■ What the task requires
With images excluded, write out each entry below exactly as given.

━━━━━ Given records

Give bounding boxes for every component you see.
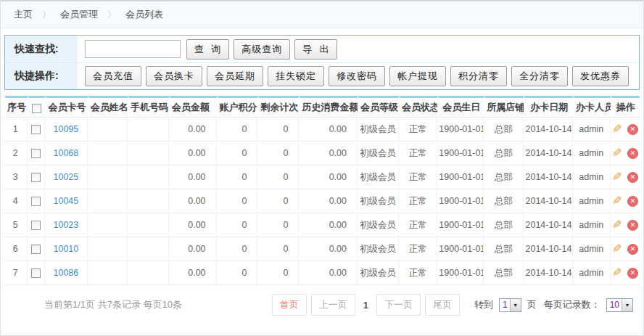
quick-search-input[interactable]: [85, 40, 181, 58]
quick-action-button[interactable]: 发优惠券: [572, 66, 629, 86]
cell-points: 0: [217, 237, 258, 261]
card-number-link[interactable]: 10086: [54, 268, 79, 278]
cell-phone: [128, 189, 169, 213]
cell-operator: admin: [573, 213, 611, 237]
quick-action-button[interactable]: 会员换卡: [146, 66, 202, 86]
edit-icon[interactable]: ✎: [612, 267, 622, 279]
cell-store: 总部: [484, 237, 524, 261]
card-number-link[interactable]: 10023: [54, 220, 79, 230]
cell-birthday: 1900-01-01: [437, 237, 484, 261]
goto-label: 转到: [474, 298, 493, 311]
delete-icon[interactable]: ✕: [627, 220, 638, 231]
row-checkbox[interactable]: [31, 197, 41, 206]
quick-action-button[interactable]: 挂失锁定: [268, 66, 324, 86]
cell-level: 初级会员: [358, 213, 399, 237]
delete-icon[interactable]: ✕: [627, 196, 638, 207]
search-action-button[interactable]: 导 出: [294, 39, 337, 60]
delete-icon[interactable]: ✕: [627, 268, 638, 279]
search-action-button[interactable]: 高级查询: [234, 39, 290, 60]
card-number-link[interactable]: 10045: [54, 196, 79, 206]
quick-action-button[interactable]: 会员延期: [207, 66, 263, 86]
member-table: 序号会员卡号会员姓名手机号码会员金额账户积分剩余计次历史消费金额会员等级会员状态…: [4, 96, 640, 285]
table-row: 7100860.00000.00初级会员正常1900-01-01总部2014-1…: [4, 261, 640, 285]
card-number-link[interactable]: 10025: [54, 172, 79, 182]
cell-name: [88, 142, 128, 165]
delete-icon[interactable]: ✕: [627, 172, 638, 183]
last-page-button[interactable]: 尾页: [425, 294, 460, 316]
select-all-checkbox[interactable]: [32, 104, 41, 113]
edit-icon[interactable]: ✎: [612, 243, 622, 255]
cell-birthday: 1900-01-01: [437, 189, 484, 213]
breadcrumb-item[interactable]: 会员管理: [60, 8, 98, 21]
col-header-card: 会员卡号: [45, 96, 88, 118]
quick-action-button[interactable]: 会员充值: [85, 66, 141, 86]
quick-action-button[interactable]: 积分清零: [450, 66, 507, 86]
card-number-link[interactable]: 10068: [54, 148, 79, 158]
cell-history: 0.00: [299, 118, 358, 142]
cell-points: 0: [217, 165, 258, 189]
cell-operator: admin: [573, 165, 611, 189]
cell-phone: [128, 142, 169, 165]
table-footer: 当前第1/1页 共7条记录 每页10条 首页 上一页 1 下一页 尾页 转到 1…: [4, 294, 635, 316]
breadcrumb-separator: 〉: [107, 9, 116, 21]
chevron-down-icon: ▼: [510, 299, 521, 311]
cell-name: [88, 237, 128, 261]
cell-history: 0.00: [299, 261, 358, 285]
cell-birthday: 1900-01-01: [437, 213, 484, 237]
pagesize-select[interactable]: 10 ▼: [606, 298, 633, 312]
quick-search-label: 快速查找:: [5, 36, 78, 62]
row-checkbox[interactable]: [31, 149, 41, 158]
cell-times: 0: [257, 237, 299, 261]
cell-birthday: 1900-01-01: [437, 142, 484, 165]
cell-name: [88, 213, 128, 237]
edit-icon[interactable]: ✎: [612, 219, 622, 231]
col-header-history: 历史消费金额: [299, 96, 358, 118]
delete-icon[interactable]: ✕: [627, 124, 638, 135]
cell-open_date: 2014-10-14: [524, 261, 572, 285]
row-checkbox[interactable]: [31, 221, 41, 230]
pagination: 首页 上一页 1 下一页 尾页 转到 1 ▼ 页 每页记录数： 10 ▼: [272, 294, 635, 316]
next-page-button[interactable]: 下一页: [376, 294, 421, 316]
first-page-button[interactable]: 首页: [272, 294, 307, 316]
cell-times: 0: [257, 261, 299, 285]
cell-name: [88, 165, 128, 189]
col-header-times: 剩余计次: [257, 96, 299, 118]
cell-status: 正常: [399, 213, 437, 237]
breadcrumb-item[interactable]: 会员列表: [125, 8, 163, 21]
cell-open_date: 2014-10-14: [524, 142, 572, 165]
cell-status: 正常: [399, 237, 437, 261]
edit-icon[interactable]: ✎: [612, 195, 622, 207]
row-checkbox-cell: [28, 165, 46, 189]
cell-amount: 0.00: [169, 142, 217, 165]
cell-name: [88, 261, 128, 285]
quick-action-button[interactable]: 帐户提现: [389, 66, 446, 86]
edit-icon[interactable]: ✎: [612, 147, 622, 159]
card-number-link[interactable]: 10010: [54, 244, 79, 254]
row-checkbox[interactable]: [31, 269, 41, 278]
edit-icon[interactable]: ✎: [612, 171, 622, 183]
goto-suffix: 页: [527, 298, 537, 311]
quick-action-button[interactable]: 全分清零: [511, 66, 568, 86]
cell-points: 0: [217, 189, 258, 213]
card-number-link[interactable]: 10095: [54, 124, 79, 134]
cell-no: 4: [4, 189, 28, 213]
cell-status: 正常: [399, 189, 437, 213]
cell-times: 0: [257, 189, 299, 213]
edit-icon[interactable]: ✎: [612, 123, 622, 135]
row-checkbox[interactable]: [31, 125, 41, 134]
delete-icon[interactable]: ✕: [627, 148, 638, 159]
delete-icon[interactable]: ✕: [627, 244, 638, 255]
goto-page-select[interactable]: 1 ▼: [499, 298, 521, 312]
prev-page-button[interactable]: 上一页: [311, 294, 355, 316]
cell-operator: admin: [573, 261, 611, 285]
cell-no: 5: [4, 213, 28, 237]
table-header-row: 序号会员卡号会员姓名手机号码会员金额账户积分剩余计次历史消费金额会员等级会员状态…: [4, 96, 640, 118]
cell-name: [88, 189, 128, 213]
quick-action-button[interactable]: 修改密码: [329, 66, 385, 86]
quick-actions-label: 快捷操作:: [5, 63, 78, 89]
breadcrumb-item[interactable]: 主页: [14, 8, 33, 21]
row-checkbox[interactable]: [31, 173, 41, 182]
row-checkbox[interactable]: [31, 245, 41, 254]
quick-actions-content: 会员充值会员换卡会员延期挂失锁定修改密码帐户提现积分清零全分清零发优惠券: [78, 63, 639, 89]
search-action-button[interactable]: 查 询: [186, 39, 229, 60]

━━━━━━━━━━

■ Finished exercise
Give bounding boxes for every component you see.
quick-search-input[interactable]: [85, 40, 181, 58]
quick-action-button[interactable]: 发优惠券: [572, 66, 629, 86]
cell-points: 0: [217, 237, 258, 261]
card-number-link[interactable]: 10086: [54, 268, 79, 278]
cell-phone: [128, 189, 169, 213]
cell-operator: admin: [573, 213, 611, 237]
quick-action-button[interactable]: 会员换卡: [146, 66, 202, 86]
edit-icon[interactable]: ✎: [612, 267, 622, 279]
cell-store: 总部: [484, 237, 524, 261]
card-number-link[interactable]: 10023: [54, 220, 79, 230]
cell-birthday: 1900-01-01: [437, 237, 484, 261]
goto-label: 转到: [474, 298, 493, 311]
delete-icon[interactable]: ✕: [627, 220, 638, 231]
row-checkbox[interactable]: [31, 197, 41, 206]
quick-action-button[interactable]: 挂失锁定: [268, 66, 324, 86]
cell-level: 初级会员: [358, 213, 399, 237]
delete-icon[interactable]: ✕: [627, 196, 638, 207]
search-action-button[interactable]: 导 出: [294, 39, 337, 60]
delete-icon[interactable]: ✕: [627, 268, 638, 279]
search-action-button[interactable]: 高级查询: [234, 39, 290, 60]
card-number-link[interactable]: 10045: [54, 196, 79, 206]
quick-action-button[interactable]: 会员延期: [207, 66, 263, 86]
member-table: 序号会员卡号会员姓名手机号码会员金额账户积分剩余计次历史消费金额会员等级会员状态…: [4, 96, 640, 285]
table-row: 7100860.00000.00初级会员正常1900-01-01总部2014-1…: [4, 261, 640, 285]
card-number-link[interactable]: 10025: [54, 172, 79, 182]
cell-name: [88, 142, 128, 165]
delete-icon[interactable]: ✕: [627, 172, 638, 183]
last-page-button[interactable]: 尾页: [425, 294, 460, 316]
select-all-checkbox[interactable]: [32, 104, 41, 113]
edit-icon[interactable]: ✎: [612, 243, 622, 255]
cell-birthday: 1900-01-01: [437, 189, 484, 213]
breadcrumb-item[interactable]: 会员管理: [60, 8, 98, 21]
col-header-card: 会员卡号: [45, 96, 88, 118]
quick-action-button[interactable]: 会员充值: [85, 66, 141, 86]
quick-action-button[interactable]: 积分清零: [450, 66, 507, 86]
card-number-link[interactable]: 10068: [54, 148, 79, 158]
cell-history: 0.00: [299, 118, 358, 142]
cell-points: 0: [217, 165, 258, 189]
cell-operator: admin: [573, 165, 611, 189]
cell-phone: [128, 142, 169, 165]
table-footer: 当前第1/1页 共7条记录 每页10条 首页 上一页 1 下一页 尾页 转到 1…: [4, 294, 635, 316]
breadcrumb-separator: 〉: [107, 9, 116, 21]
chevron-down-icon: ▼: [510, 299, 521, 311]
cell-name: [88, 237, 128, 261]
cell-history: 0.00: [299, 261, 358, 285]
cell-birthday: 1900-01-01: [437, 213, 484, 237]
pagesize-select[interactable]: 10 ▼: [606, 298, 633, 312]
quick-search-label: 快速查找:: [5, 36, 78, 62]
row-checkbox[interactable]: [31, 149, 41, 158]
cell-times: 0: [257, 237, 299, 261]
cell-birthday: 1900-01-01: [437, 142, 484, 165]
cell-name: [88, 213, 128, 237]
edit-icon[interactable]: ✎: [612, 219, 622, 231]
col-header-history: 历史消费金额: [299, 96, 358, 118]
delete-icon[interactable]: ✕: [627, 124, 638, 135]
cell-open_date: 2014-10-14: [524, 261, 572, 285]
row-checkbox[interactable]: [31, 221, 41, 230]
pagination: 首页 上一页 1 下一页 尾页 转到 1 ▼ 页 每页记录数： 10 ▼: [272, 294, 635, 316]
next-page-button[interactable]: 下一页: [376, 294, 421, 316]
first-page-button[interactable]: 首页: [272, 294, 307, 316]
cell-times: 0: [257, 261, 299, 285]
cell-name: [88, 165, 128, 189]
col-header-times: 剩余计次: [257, 96, 299, 118]
cell-status: 正常: [399, 213, 437, 237]
breadcrumb-item[interactable]: 会员列表: [125, 8, 163, 21]
cell-open_date: 2014-10-14: [524, 142, 572, 165]
cell-status: 正常: [399, 237, 437, 261]
edit-icon[interactable]: ✎: [612, 195, 622, 207]
row-checkbox-cell: [28, 165, 46, 189]
cell-amount: 0.00: [169, 142, 217, 165]
cell-name: [88, 261, 128, 285]
quick-action-button[interactable]: 帐户提现: [389, 66, 446, 86]
edit-icon[interactable]: ✎: [612, 147, 622, 159]
card-number-link[interactable]: 10010: [54, 244, 79, 254]
row-checkbox[interactable]: [31, 269, 41, 278]
edit-icon[interactable]: ✎: [612, 171, 622, 183]
goto-suffix: 页: [527, 298, 537, 311]
quick-action-button[interactable]: 全分清零: [511, 66, 568, 86]
cell-points: 0: [217, 189, 258, 213]
card-number-link[interactable]: 10095: [54, 124, 79, 134]
cell-no: 4: [4, 189, 28, 213]
cell-status: 正常: [399, 189, 437, 213]
cell-times: 0: [257, 189, 299, 213]
edit-icon[interactable]: ✎: [612, 123, 622, 135]
row-checkbox[interactable]: [31, 125, 41, 134]
delete-icon[interactable]: ✕: [627, 148, 638, 159]
delete-icon[interactable]: ✕: [627, 244, 638, 255]
goto-page-select[interactable]: 1 ▼: [499, 298, 521, 312]
prev-page-button[interactable]: 上一页: [311, 294, 355, 316]
cell-operator: admin: [573, 261, 611, 285]
cell-no: 5: [4, 213, 28, 237]
table-header-row: 序号会员卡号会员姓名手机号码会员金额账户积分剩余计次历史消费金额会员等级会员状态…: [4, 96, 640, 118]
cell-name: [88, 189, 128, 213]
quick-action-button[interactable]: 修改密码: [329, 66, 385, 86]
quick-actions-label: 快捷操作:: [5, 63, 78, 89]
breadcrumb-item[interactable]: 主页: [14, 8, 33, 21]
row-checkbox[interactable]: [31, 173, 41, 182]
row-checkbox[interactable]: [31, 245, 41, 254]
quick-actions-content: 会员充值会员换卡会员延期挂失锁定修改密码帐户提现积分清零全分清零发优惠券: [78, 63, 639, 89]
search-action-button[interactable]: 查 询: [186, 39, 229, 60]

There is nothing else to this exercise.